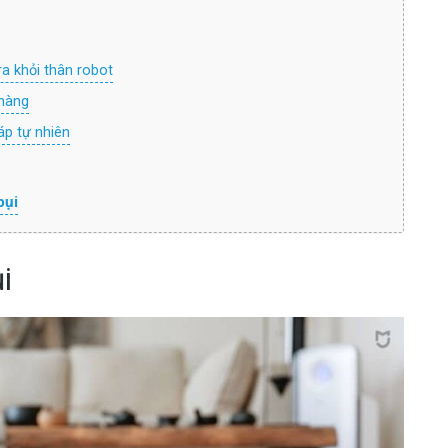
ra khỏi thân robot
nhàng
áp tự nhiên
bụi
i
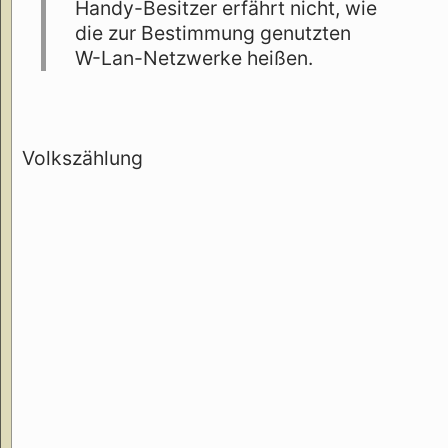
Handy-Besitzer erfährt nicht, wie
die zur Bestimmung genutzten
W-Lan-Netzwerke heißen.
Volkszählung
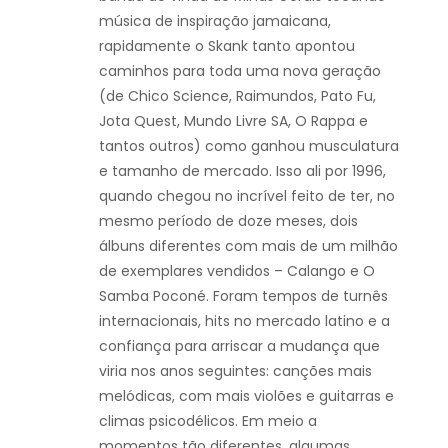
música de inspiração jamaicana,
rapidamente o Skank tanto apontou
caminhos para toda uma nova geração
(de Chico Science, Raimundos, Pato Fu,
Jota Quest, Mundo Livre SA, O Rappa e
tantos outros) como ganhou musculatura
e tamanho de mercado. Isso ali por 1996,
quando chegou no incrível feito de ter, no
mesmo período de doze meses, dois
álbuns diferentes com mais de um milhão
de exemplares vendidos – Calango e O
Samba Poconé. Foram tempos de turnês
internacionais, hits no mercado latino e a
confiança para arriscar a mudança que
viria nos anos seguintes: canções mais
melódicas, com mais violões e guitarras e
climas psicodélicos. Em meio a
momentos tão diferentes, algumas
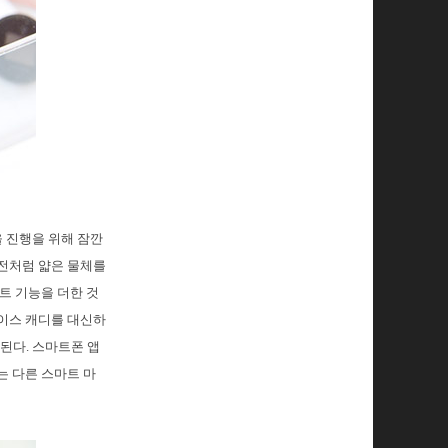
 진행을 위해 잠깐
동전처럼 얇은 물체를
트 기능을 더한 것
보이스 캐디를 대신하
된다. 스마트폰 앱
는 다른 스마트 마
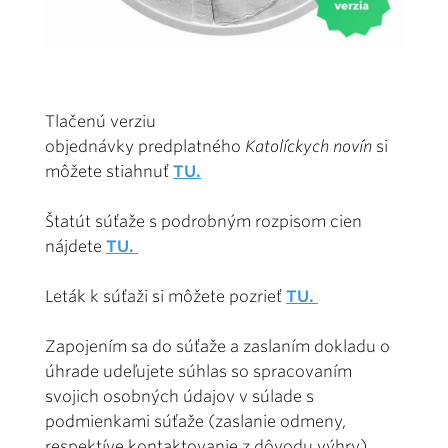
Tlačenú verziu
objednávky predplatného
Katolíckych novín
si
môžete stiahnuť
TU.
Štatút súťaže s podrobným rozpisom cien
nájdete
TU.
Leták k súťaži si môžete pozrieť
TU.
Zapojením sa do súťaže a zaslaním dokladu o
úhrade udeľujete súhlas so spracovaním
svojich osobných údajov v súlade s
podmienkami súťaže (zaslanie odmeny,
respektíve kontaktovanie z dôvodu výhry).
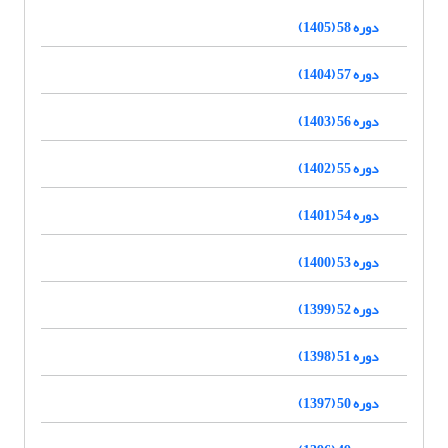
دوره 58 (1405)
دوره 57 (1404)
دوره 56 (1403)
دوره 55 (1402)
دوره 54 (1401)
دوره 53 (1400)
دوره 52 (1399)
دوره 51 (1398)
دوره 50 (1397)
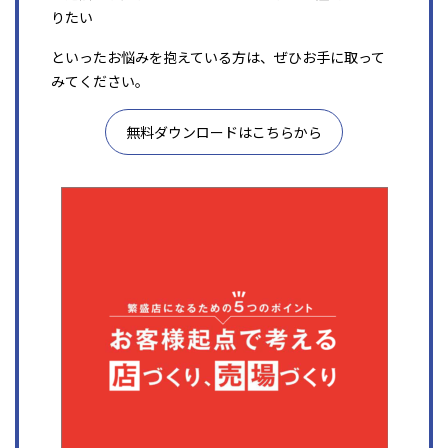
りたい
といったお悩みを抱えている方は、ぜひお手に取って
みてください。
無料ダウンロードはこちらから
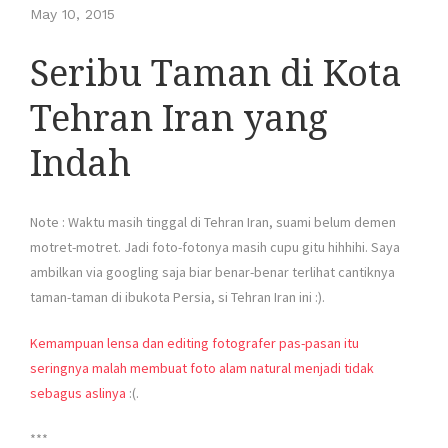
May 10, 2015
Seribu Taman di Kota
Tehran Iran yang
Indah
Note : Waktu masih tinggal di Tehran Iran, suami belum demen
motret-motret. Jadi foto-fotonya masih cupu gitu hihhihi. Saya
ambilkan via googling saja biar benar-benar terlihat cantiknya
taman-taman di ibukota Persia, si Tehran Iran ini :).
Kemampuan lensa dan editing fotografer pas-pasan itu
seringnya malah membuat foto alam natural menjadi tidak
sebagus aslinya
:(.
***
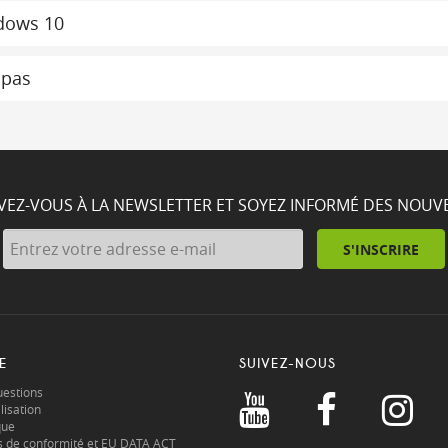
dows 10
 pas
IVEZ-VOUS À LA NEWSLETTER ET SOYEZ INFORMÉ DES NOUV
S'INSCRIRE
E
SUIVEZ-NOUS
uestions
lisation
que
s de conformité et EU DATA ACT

◇ ◇ ◇ ◇ ◇ ◇ ◇

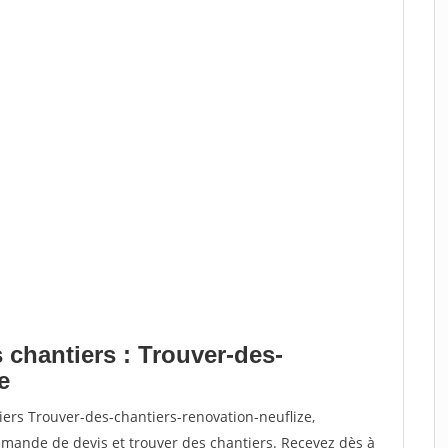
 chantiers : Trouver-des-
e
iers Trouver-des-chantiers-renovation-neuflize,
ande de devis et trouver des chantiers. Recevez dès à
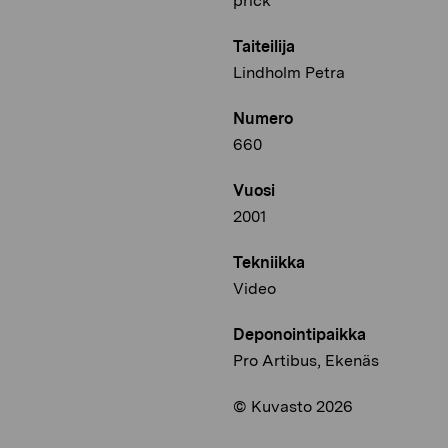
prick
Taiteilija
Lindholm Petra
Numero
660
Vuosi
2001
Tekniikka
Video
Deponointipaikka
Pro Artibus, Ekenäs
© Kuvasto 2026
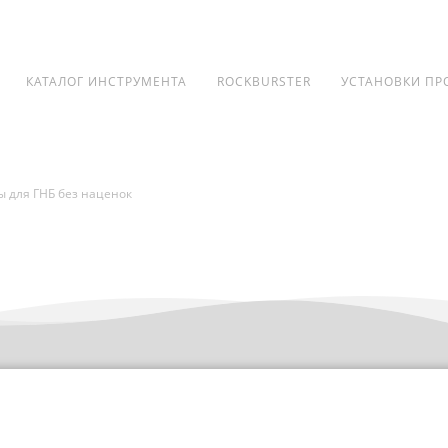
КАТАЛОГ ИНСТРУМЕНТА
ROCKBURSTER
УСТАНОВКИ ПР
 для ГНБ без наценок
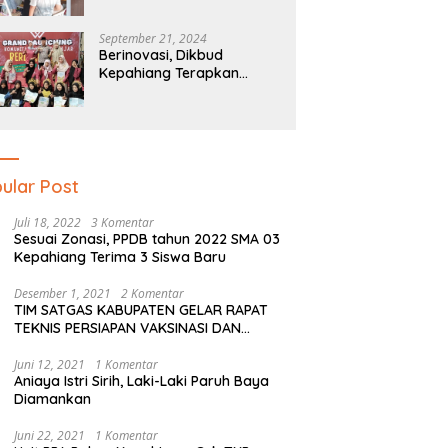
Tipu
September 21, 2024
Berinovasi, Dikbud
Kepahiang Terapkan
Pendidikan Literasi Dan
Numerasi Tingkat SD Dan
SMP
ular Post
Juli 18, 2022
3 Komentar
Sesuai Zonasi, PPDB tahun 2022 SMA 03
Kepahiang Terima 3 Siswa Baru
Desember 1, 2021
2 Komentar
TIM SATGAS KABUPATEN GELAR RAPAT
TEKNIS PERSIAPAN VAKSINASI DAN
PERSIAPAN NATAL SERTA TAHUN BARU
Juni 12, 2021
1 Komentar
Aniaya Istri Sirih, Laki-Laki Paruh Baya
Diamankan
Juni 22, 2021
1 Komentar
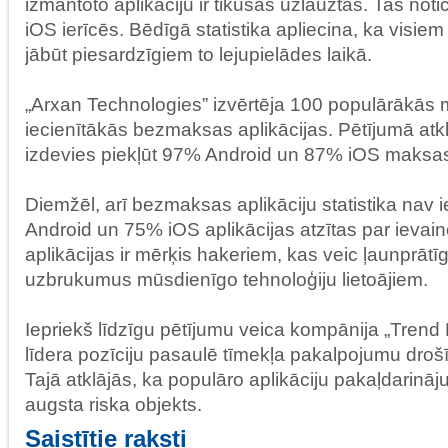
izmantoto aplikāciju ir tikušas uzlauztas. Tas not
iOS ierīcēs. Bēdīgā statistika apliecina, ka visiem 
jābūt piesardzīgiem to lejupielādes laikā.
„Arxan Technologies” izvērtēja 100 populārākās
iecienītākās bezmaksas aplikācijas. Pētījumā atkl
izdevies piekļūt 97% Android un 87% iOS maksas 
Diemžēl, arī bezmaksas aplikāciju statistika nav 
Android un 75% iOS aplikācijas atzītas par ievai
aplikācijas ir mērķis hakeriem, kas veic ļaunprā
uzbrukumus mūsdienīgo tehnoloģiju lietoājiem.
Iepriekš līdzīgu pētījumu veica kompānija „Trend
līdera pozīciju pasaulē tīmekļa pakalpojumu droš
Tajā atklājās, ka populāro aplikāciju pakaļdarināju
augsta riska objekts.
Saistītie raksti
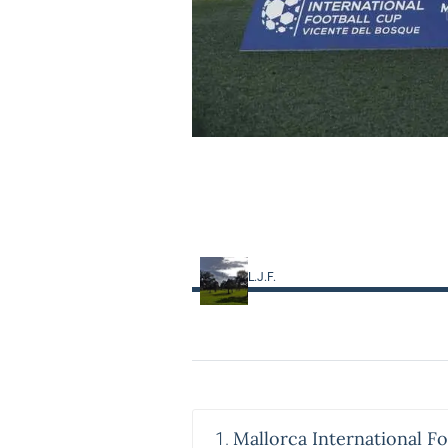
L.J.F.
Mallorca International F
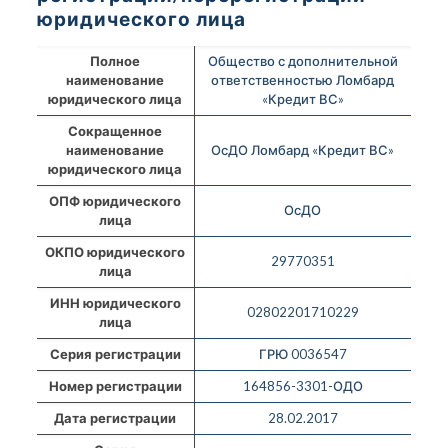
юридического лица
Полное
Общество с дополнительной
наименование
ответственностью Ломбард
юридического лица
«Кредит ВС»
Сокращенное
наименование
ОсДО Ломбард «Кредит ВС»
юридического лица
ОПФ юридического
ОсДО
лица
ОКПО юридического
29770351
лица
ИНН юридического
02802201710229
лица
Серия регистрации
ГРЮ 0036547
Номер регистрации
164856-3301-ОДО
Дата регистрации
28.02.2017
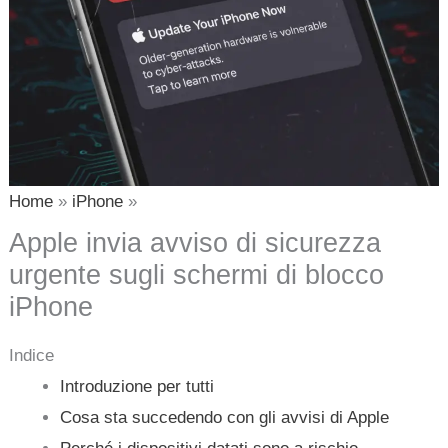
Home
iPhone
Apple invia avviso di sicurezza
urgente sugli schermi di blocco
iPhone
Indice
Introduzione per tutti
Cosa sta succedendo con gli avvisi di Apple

◇ ◇ ◇ ◇ ◇ ◇ ◇

Although the records above contain pictures, the copy should not; retype exactly the lines from the one containing "ra khỏi thân robot" through the one containing "mesmo período de doze meses, dois".

Solution:
ra khỏi thân robot
nhàng
áp tự nhiên
bụi
i
Handy-Besitzer erfährt nicht, wie
die zur Bestimmung genutzten
W-Lan-Netzwerke heißen.
Volkszählung
música de inspiração jamaicana,
rapidamente o Skank tanto apontou
caminhos para toda uma nova geração
(de Chico Science, Raimundos, Pato Fu,
Jota Quest, Mundo Livre SA, O Rappa e
tantos outros) como ganhou musculatura
e tamanho de mercado. Isso ali por 1996,
quando chegou no incrível feito de ter, no
mesmo período de doze meses, dois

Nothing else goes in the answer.